* What you are asked to do *
Across the entries that follow, work out the number of lines containing the string "tonunu", and state it alone.

* Records for this exercise *
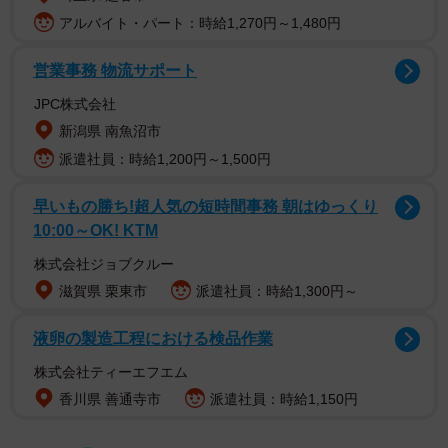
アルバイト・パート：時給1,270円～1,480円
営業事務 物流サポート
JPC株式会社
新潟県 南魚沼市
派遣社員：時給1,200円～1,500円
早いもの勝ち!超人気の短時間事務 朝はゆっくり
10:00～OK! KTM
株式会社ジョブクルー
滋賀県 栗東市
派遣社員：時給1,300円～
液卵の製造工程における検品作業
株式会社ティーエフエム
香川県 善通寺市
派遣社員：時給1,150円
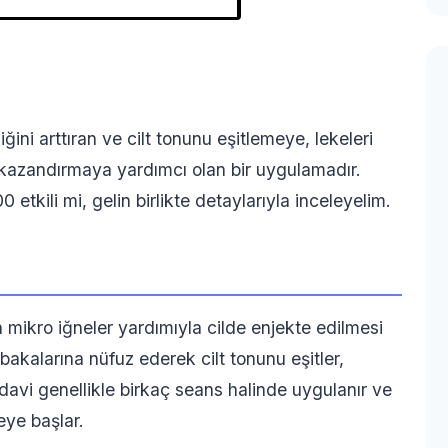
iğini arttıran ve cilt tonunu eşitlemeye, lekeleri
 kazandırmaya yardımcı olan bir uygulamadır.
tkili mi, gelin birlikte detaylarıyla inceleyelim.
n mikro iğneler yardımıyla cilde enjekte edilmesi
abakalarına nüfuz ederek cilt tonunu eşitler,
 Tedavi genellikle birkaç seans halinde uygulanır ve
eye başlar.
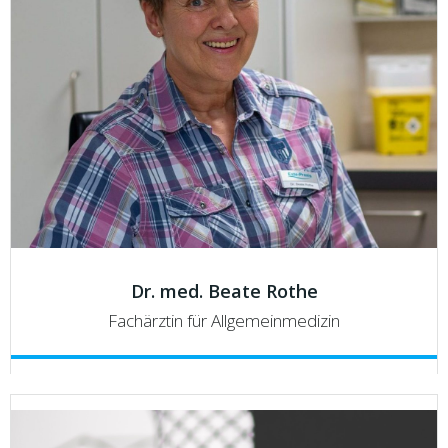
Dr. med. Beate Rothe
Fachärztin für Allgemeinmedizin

==

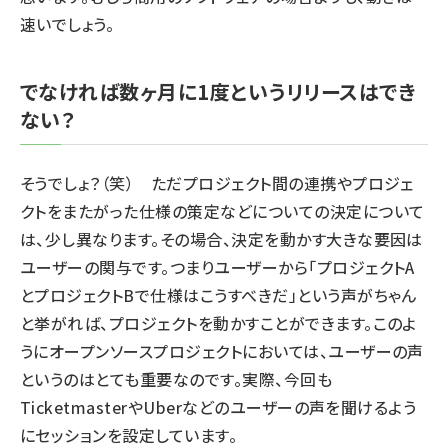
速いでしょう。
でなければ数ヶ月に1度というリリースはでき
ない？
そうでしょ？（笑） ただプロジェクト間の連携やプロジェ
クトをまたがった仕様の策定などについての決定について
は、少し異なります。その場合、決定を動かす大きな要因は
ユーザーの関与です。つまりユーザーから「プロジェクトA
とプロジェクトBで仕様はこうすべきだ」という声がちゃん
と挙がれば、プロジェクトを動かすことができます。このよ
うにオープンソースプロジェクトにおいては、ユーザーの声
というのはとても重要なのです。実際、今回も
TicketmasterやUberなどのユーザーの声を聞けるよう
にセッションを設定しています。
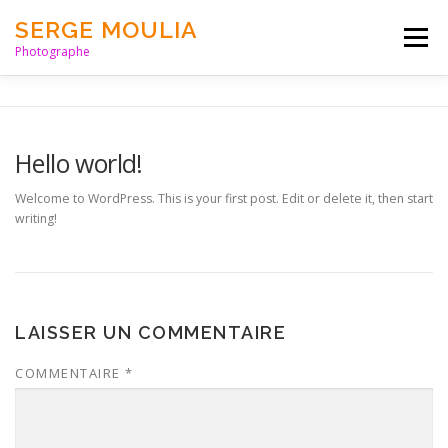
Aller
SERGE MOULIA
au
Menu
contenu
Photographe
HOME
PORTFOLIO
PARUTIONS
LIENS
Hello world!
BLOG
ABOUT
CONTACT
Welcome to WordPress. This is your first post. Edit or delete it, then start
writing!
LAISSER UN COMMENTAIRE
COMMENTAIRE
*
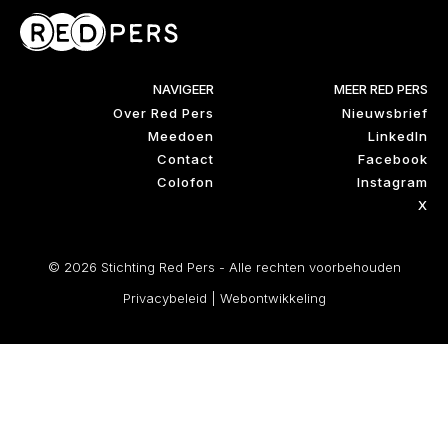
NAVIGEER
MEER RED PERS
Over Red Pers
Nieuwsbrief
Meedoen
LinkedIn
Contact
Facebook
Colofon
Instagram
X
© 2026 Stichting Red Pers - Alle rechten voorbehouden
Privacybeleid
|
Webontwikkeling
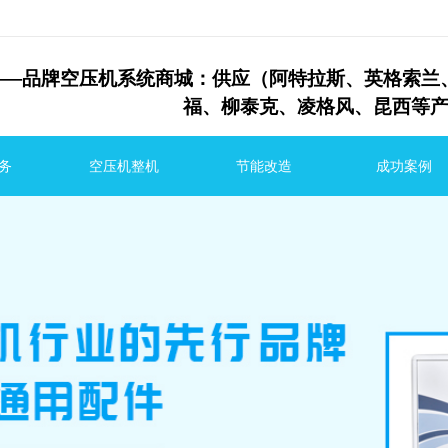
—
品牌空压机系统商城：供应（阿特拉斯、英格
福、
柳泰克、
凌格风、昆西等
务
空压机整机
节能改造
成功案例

* Problem solution *
2